While Wal-Mart, the U.S. Department of Defense and others have initially targeted their largest suppliers with RFID shipping requirements, those directives have motivated some smaller suppliers to deploy RFID further than just meeting customer mandates but also toward returns on investment from internal savings.
Although privately held international snack manufacturer Jack Link’s is far from being one of Wal-Mart’s top 100 suppliers, it does supply the retailer with a number of meat-based snack foods, including 16-ounce bags of beef jerky, which are sold exclusively through Wal-Mart.

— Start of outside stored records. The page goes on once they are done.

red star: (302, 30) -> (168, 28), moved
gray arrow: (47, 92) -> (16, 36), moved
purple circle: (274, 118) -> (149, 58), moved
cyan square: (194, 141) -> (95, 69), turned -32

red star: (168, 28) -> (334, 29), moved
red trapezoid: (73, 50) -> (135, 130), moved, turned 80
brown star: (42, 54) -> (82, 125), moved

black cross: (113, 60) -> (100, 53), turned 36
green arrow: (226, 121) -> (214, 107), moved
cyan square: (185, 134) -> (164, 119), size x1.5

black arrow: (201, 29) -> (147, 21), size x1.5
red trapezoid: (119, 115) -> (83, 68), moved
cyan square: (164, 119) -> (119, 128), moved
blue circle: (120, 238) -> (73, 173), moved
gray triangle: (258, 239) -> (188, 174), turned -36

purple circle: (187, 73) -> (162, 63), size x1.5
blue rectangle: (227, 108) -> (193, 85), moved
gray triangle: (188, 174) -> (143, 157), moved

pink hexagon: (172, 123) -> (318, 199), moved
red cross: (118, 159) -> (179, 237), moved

Jack Link’s also ships a number of its products to the DOD, and when the company saw the RFID mandates from both, it decided to deploy its own RFID network to meet those requirements early and, most importantly, to drive efficiencies in its operations.
“The mandate on other Wal-Mart suppliers made us realize we had serious work to do on our supply chain. We hadn’t looked at it in detail, but we felt that with RFID we had a chance to leapfrog larger competitors,” says Karl Paepke, vice president of operations at Jack Link’s, which is based in Minong, Wis.

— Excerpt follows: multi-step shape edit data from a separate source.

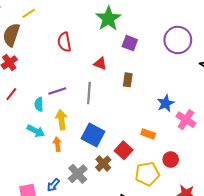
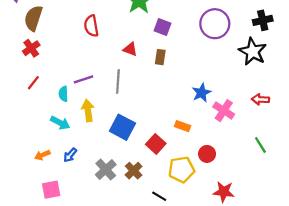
brown rectangle: (128, 80) -> (160, 57), moved
orange arrow: (57, 144) -> (42, 155), moved, turned -104
brown cross: (103, 164) -> (134, 171), moved
blue arrow: (53, 185) -> (70, 155), moved

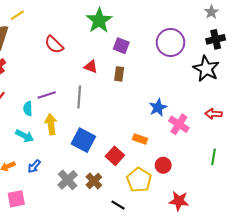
red semicircle: (91, 26) -> (54, 45), turned -36
green line: (260, 145) -> (214, 157), turned 42
yellow pentagon: (181, 170) -> (139, 180), turned -30

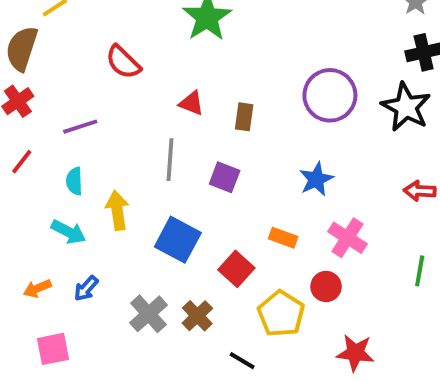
purple circle: (170, 42) -> (330, 95), moved
purple square: (121, 46) -> (225, 177), moved
purple line: (47, 95) -> (80, 127), moved
pink cross: (179, 124) -> (347, 238), moved

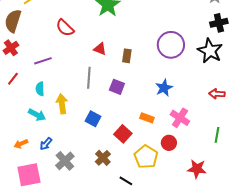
blue square: (178, 240) -> (93, 119), size x0.7
gray cross: (149, 314) -> (65, 161), moved
pink square: (53, 349) -> (29, 175), size x1.4
red star: (355, 353) -> (197, 169), moved

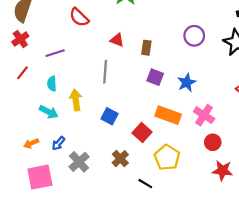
purple circle: (171, 45) -> (194, 36), size x0.7
purple square: (117, 87) -> (155, 77), moved
orange rectangle: (147, 118) -> (168, 115), size x1.6
red circle: (169, 143) -> (213, 142), moved

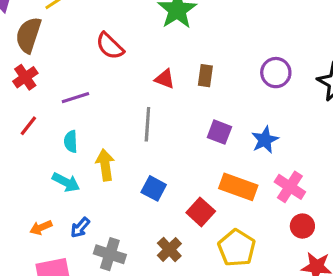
brown rectangle: (146, 48) -> (205, 76), moved
gray cross: (79, 162) -> (110, 254), turned -30

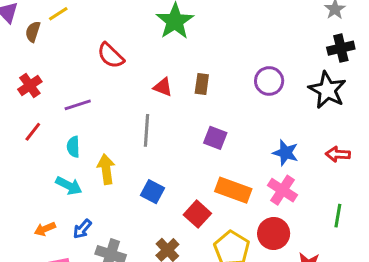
brown semicircle: (28, 35) -> (33, 32), moved, size x0.6
blue star: (265, 140) -> (286, 153), moved, turned -30
red circle: (302, 226) -> (274, 233), moved, size x1.4

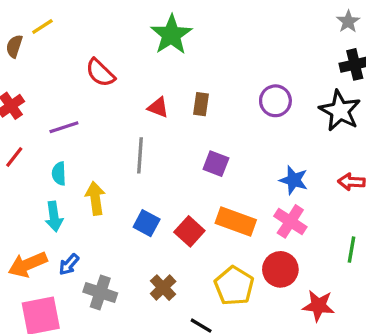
cyan arrow: (69, 186) -> (54, 216), turned 55
red square: (197, 214) -> (189, 231), moved
orange arrow: (45, 229) -> (28, 264), size x1.6

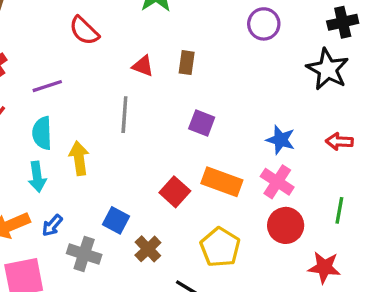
purple circle: (275, 101) -> (264, 24), moved
cyan semicircle: (59, 174) -> (42, 133), size x1.4
blue square: (147, 223) -> (116, 220), moved
red circle: (280, 269) -> (286, 225), moved
red star: (318, 306) -> (324, 267), moved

The company is in the process of implementing RFID in a four-phased project that will enable it to track its operations from delivery of raw materials to product shipment and delivery. The final phase is set for completion by April next year.
So far only the company has completed only the first phase, which enables the company to tag cartons and pallets of the 16-ounce bags of beef jerky it ships to Wal-Mart’s distribution center in north Texas. When 90 cartons of the product have been tagged—the number that ships on each pallet—a smart label for the full pallet is also produced and applied. The cartons are then associated with the pallet as the complete pallet is read and prepared for shipping. Jack Link’s says it chose to tag shipments of its 16-ounce beef jerky product because it ships in much lower quantities than its other products. The system scans the pallets as they leave through just one of the 40 dock doors at Jack Link’s distribution center in Minong, Wis.

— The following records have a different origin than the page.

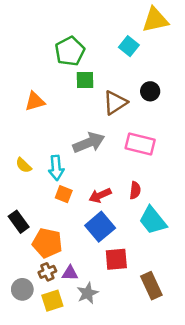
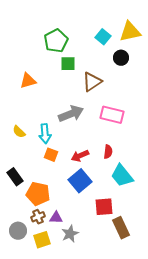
yellow triangle: (155, 20) -> (130, 32), moved
black circle: (150, 91) -> (121, 58), moved
red square: (116, 259) -> (104, 207), moved

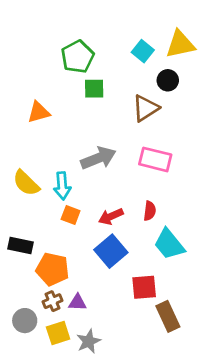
brown triangle: (92, 82) -> (146, 108), moved
yellow semicircle: (19, 132) -> (26, 183), size x1.5
black rectangle: (15, 177) -> (21, 246), turned -42
gray star: (70, 234) -> (89, 341), moved

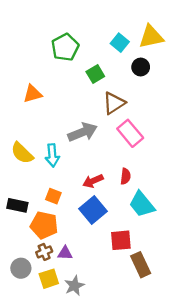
green square: (94, 89) -> (95, 74), moved, turned -30
brown triangle: (146, 108) -> (114, 103), moved
pink rectangle: (155, 159) -> (130, 133), turned 36
orange square: (71, 215) -> (53, 196), moved

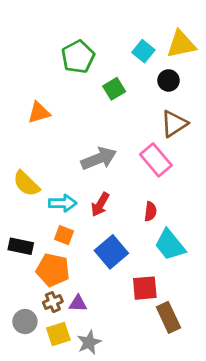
brown triangle: (114, 103) -> (174, 124), moved
cyan arrow: (52, 155) -> (63, 203), moved, turned -85
red arrow: (93, 181) -> (100, 204), moved, turned -36

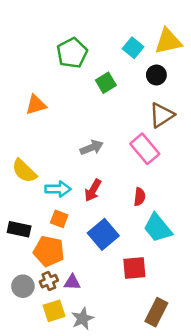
gray arrow: (99, 158) -> (92, 148), size x0.7
brown rectangle: (168, 317) -> (156, 312), moved, turned 52
gray circle: (25, 322) -> (23, 286), moved

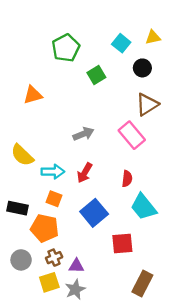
yellow triangle: (168, 41) -> (153, 37), size x0.6
brown cross: (49, 281) -> (54, 258), moved
purple triangle: (72, 282) -> (76, 266), moved

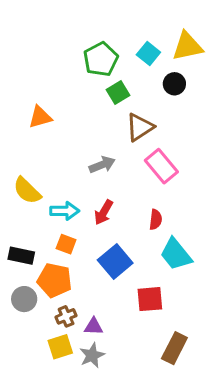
yellow triangle: (153, 37) -> (187, 46), size x1.6
green pentagon: (66, 48) -> (101, 59), moved
brown triangle: (147, 104) -> (140, 127), moved
gray circle: (21, 260) -> (24, 299), moved

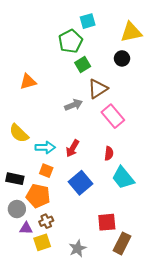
cyan square: (148, 53) -> (88, 21), moved, turned 35
gray arrow: (102, 165) -> (73, 105), moved
red square: (150, 299) -> (107, 222), moved
purple triangle: (93, 326) -> (26, 228), moved
gray star: (92, 355) -> (78, 248), moved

According to the company, the system was deployed and operational within three weeks of the equipment arriving at the company’s U.S. distribution center—at a total cost of $48,000. Given that the company has 32 product lines, the additional phases of the RFID deployment are expected to cost significantly more, but the company is convinced that the return is there. “We estimate it will take just a year to get our return on [the $48,000] investment,” says Paepke.
The company already managed its receiving, manufacturing and distribution processes using Microsoft’s Navision 3.7 enterprise resource planning (ERP) system, and Microsoft Business Solutions extended the functionality of that Navision product to control and manage Jack Link’s RFID implementation, which includes SAMSys Technologies readers and antennas, a SATO America RFID label printer and RFID EPC Class 1 UHF smart labels from Avery Dennison Retail Information Services.
Microsoft Business Solutions says it is using deployments like Jack Link’s to develop the inclusion of RFID technology in its ERP platforms, so that small and midsize customers can leverage RFID from within their existing application environments.
“RFID in the supply chain is supposed to be ubiquitous and that means extending RFID capabilities to small and medium-sized business,” says Alexander Renz, RFID program manager at Microsoft Business Solutions, which is based in Redmond, Wash. The division plans to include RFID technology in upcoming ERP releases, including Axapta 4.0, which is set for release in the first half of next year, and Navision 5.0 and the next major release of Great Plains, both scheduled for release early in 2006.
While the initial phase of Jack Link’s RFID deployment focused on achieving mandate compliance, the upcoming phases—which are also being managed by Waupaca, Wis.-based systems integrator ABC Computers—will focus on delivering internal business benefits. For the second phase, due for completion by the end of the year, the company will attach tags to totes and racks in its closed-loop manufacturing system in order to RFID-enable the recording of ingredients and tracking of finished products—a process required by United States Department of Agriculture guidelines. This will replace an existing manual and paper-based system with an automatic one that uses RFID readers.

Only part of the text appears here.